In a separate recent communication it published, the Commission also confirmed that, at least in the short to medium term, it does not intend to designate the UK's regulatory and supervisory regimes for the provision of investment services to professional clients and eligible counterparties as 'equivalent' to the EU's framework. An equivalence designation, under Article 47(1) of MiFIR, would make it easier for UK-based investment companies to continue marketing their services in the EU after the Brexit transition period expires.

Elizabeth Budd of Pinsent Masons, the law firm behind Out-Law, said: "Although many investment firms have organised their businesses so that they will not be reliant on Article 47 equivalence, nonetheless there will be a good number who were hoping to use this option. This in spite of the fact that to do so would have meant significant reporting obligations, especially once the new EU Investment Firm Directive and Regulation (IFD and IFR) come into effect.

"It appears that the EU has decided that it has simply run out of time to complete the process as it had not received sufficient responses on equivalence questionnaires from the UK by the end of June. Even if the equivalence had been granted, the timetable for a firm to register with ESMA under the Article 47 regime is such that firms would have had to contend with a gap of several months," she said.

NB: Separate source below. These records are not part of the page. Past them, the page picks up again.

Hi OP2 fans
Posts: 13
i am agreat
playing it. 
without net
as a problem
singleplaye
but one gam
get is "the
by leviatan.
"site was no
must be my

"Firms who do want to provide services into any EU jurisdiction will need to confirm the extent to which each country will permit it under their local laws or consider whether the level of business means that a more permanent solution needs to be found either by setting up a subsidiary or branch, or possible entering into a joint venture arrangement with an EU based business," Budd said. "In the longer term it is possible that equivalence will be available but without a deadline to aim for it is possible to foresee that this may drift for a period of time."

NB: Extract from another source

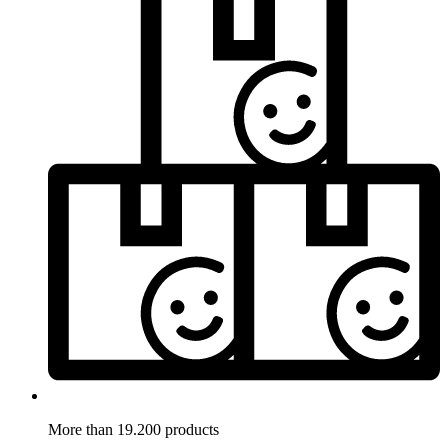
More than 19.200 products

After the Brexit transition period ends on 31 December, the UK will be considered a 'third country' for the purposes of EU law, unless a different trading relationship is established via a new EU-UK free trade agreement currently in negotiation. The result of this change in relationship is that many asset management companies, among others, will need to change the way they are structured and operate.

The changes industry will need to respond to concern both UK-based asset managers who manage EU-based funds and EU-based managers managing UK-based assets.

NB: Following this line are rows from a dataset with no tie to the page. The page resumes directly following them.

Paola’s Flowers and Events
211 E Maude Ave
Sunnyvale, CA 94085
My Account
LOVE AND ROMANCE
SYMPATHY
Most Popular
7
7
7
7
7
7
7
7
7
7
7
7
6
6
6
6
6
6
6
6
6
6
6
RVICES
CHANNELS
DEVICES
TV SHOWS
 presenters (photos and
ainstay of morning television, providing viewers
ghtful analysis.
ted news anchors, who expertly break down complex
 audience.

From the UK perspective, the forthcoming change in the UK's relationship with the EU means that many UK-authorised managers, who have to-date been able to manage certain funds in the EU market under a so-called 'passporting' arrangement, will no longer be able to do so from 2021.

"AIF managers need to be established and authorised in the EU to be allowed to manage and market AIFs to professional investors across the EU," the Commission said in its notice to stakeholders.

The Commission also said that all collective investment undertakings registered or authorised in the UK will become non-EU alternative investment funds after the Brexit transition period expires, though it confirmed that EU subsidiaries of UK-authorised collective investment undertakings will be considered to be "EU companies and can continue to operate on the basis of their authorisation as UCITS management companies or AIFMs in the EU" after 31 December. This exception does not extend to EU branches of UK managers, however.

For many asset managers authorised in the EU but managing UK funds, the end of the transition period will force them to obtain fresh authorisation to continue managing those then non-EU funds to continue marketing them in the EU, or delegate certain functions to UK-based providers.

EU-based asset managers will also face investor disclosure obligations spurred by the end of the transition period, the Commission said.

"AIFMs must disclose to investors any material change to the information that is required to be disclosed in accordance with Article 23 of Directive 2011/61/EU, which includes, but is not limited to, the legal implications of the contractual relationship entered into for the purpose of investment," the Commission said.

"According to Article 72 and 78 of Directive 2009/65/EC, UCITS management companies must keep up to date the essential elements of prospectus and a key investor information document. This includes information on Member States in which the management company is authorised, where the UCITS is managed or marketed cross-border," it said.